講演会ではケニアの首都ナイロビの中心街や住宅地、地方農村カンダラの住宅とその家族、そして人類発祥の地であるテゥルカナ湖周辺の風景について、スライドを見ながらお話しました。今回は話題を変えてお話します。
皆さんは何故学校に通っているのか、何故通うことが出来るのかを考えた事があるでしょうか。人によって様々でしょうが、ケニアの状況は今の我々とかなり異なっている様です。
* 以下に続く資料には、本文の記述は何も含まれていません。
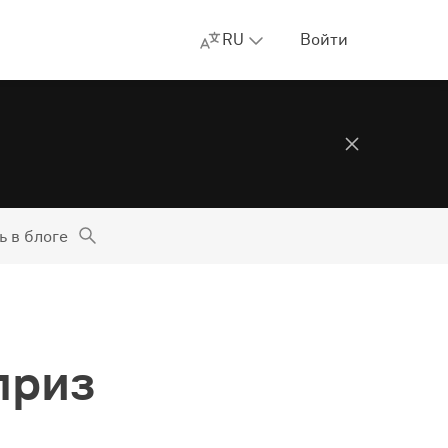
RU
Войти
ь в блоге
приз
ケニアには、日本における小学校と中学校を合わせた九年間に当たるプライマリースクールと、高校三年間に当たるセカンダリースクール、そして各種の専門学校・大学があります。国内の大学が七校であることから、大学進学者が日本と比較にならない程僅かであることは想像に難くありません。しかし、大多数の国民の教育上の関心はプライマリーやセカンダリースクールへの入学・卒業です。ケニアでは一組の両親が育てる子供数の平均は五~六人で、ナイロビでは三~四人と少なく、地方では七~八人と多くなる傾向にあります。例えば、五人の子供の全員にセカンダリー卒業の資格を与える事は、ほとんどの両親にとって不可能です。授業料はセカンダリーで一学期四〇〇〇シリング、一年間では一二〇〇シリングです。加えて本代や文具、制服代、食費の実費が必要となります。私が赴任した一九九一年の夏には、一シリングは五円でした。(現在一シリングは一円五〇銭です。)当時、事務職公務員の平均月給が二〇〇〇シリングと言われていましたから、半年分の給料を注ぎ込んで子供一人を一年間通わせる事ができるのです。
プライマリーでは授業料は無料ですが、本代等の実費は親の負担です。地方ではこの実費を支払う事ができない場合が多いのです。子供たちをプライマリーに通わせることが普通になりつつあるのはナイロビだけで、地方では全員を通わせる事は難しく、生徒としてよりも労働力としての役割が子供に課せられます。ですから入学したとしても、働き手となる五・六年生で中退したり、耕作や収穫期以外のみ出席したりします。政府は何をしているのかと疑問に思われるでしょうが、国家予算の三〇%を教育費に割り当てての事なのです。
このような状況の中でも自分の職業に希望を持ち、進学したいと願う子供がいても不思議ではありません。調査で訪れたカンダラの町では「ハランベー」と呼ばれる助け合いの制度によって、進学の機会を与えていました。困った人が町にいれば、皆で話し合って助けようという精神です。私も五〇〇シリングの寄付を頼まれました。プライマリーを優秀に卒業して、次への進学を希望する女子生徒がいて、皆で授業料を集めているとの事でした。この地域での現金収入の多くはコーヒー豆の生産に頼っています。不作時の食糧不足を覚悟の上で、トウモロコシの植付け面積を減らしてコーヒー豆を増やします。多くの親が子供に教育の機会を与えたいと願って現金収入を得ようとします。町中の人々が多少に関わらず、一人の生徒のためにお金を出し合います。
寄付をしてから二ヶ月程後、その生徒が進学出来るだけのお金が集まったと、町長さんから感謝をされました。ただし、この生徒の弟や妹には「ハランベー」によって進学できる順番は回って来ないとのことでした。家族の生活を切り詰めてでも、自分たちの町から一人でも多くの子供を進学させたいというのが、親心であり町の人々の願いなのです。その願いは日本でも同じでしょう。しかし、事態は異なります。意思も異なります。日本から見れば貧困に映る事態でも、カンダラの女子生徒は大きな責任と共に、自身の強い意志を持って学校にかよいはじめたのではないでしょうか。
取り留めのない話になりましたが、皆さんにとっての「何故」を問いかける機械にして頂ければ幸いです。